Exercise aim
Please give again every entry exactly as it appears, setting aside the pictures.

▬▬▬

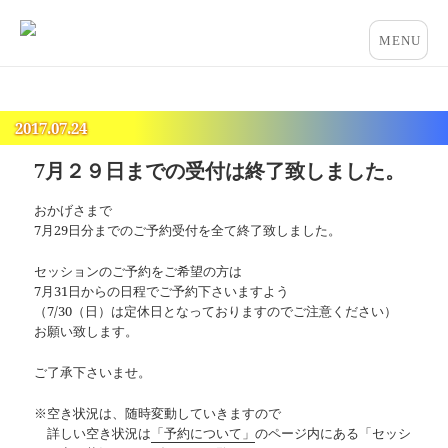
占いとカウンセリングのお店 “COCO”
メニュー
とウィジ
ェット
2017.07.24
7月２９日までの受付は終了致しました。
おかげさまで
7月29日分までのご予約受付を全て終了致しました。
セッションのご予約をご希望の方は
7月31日からの日程でご予約下さいますよう
（7/30（日）は定休日となっておりますのでご注意ください）
お願い致します。
ご了承下さいませ。
※空き状況は、随時変動していきますので
詳しい空き状況は
「予約について」
のページ内にある「セッシ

▬▬▬

Written answer
占いとカウンセリングのお店 “COCO”
メニュー
とウィジ
ェット
2017.07.24
7月２９日までの受付は終了致しました。
おかげさまで
7月29日分までのご予約受付を全て終了致しました。
セッションのご予約をご希望の方は
7月31日からの日程でご予約下さいますよう
（7/30（日）は定休日となっておりますのでご注意ください）
お願い致します。
ご了承下さいませ。
※空き状況は、随時変動していきますので
詳しい空き状況は
「予約について」
のページ内にある「セッシ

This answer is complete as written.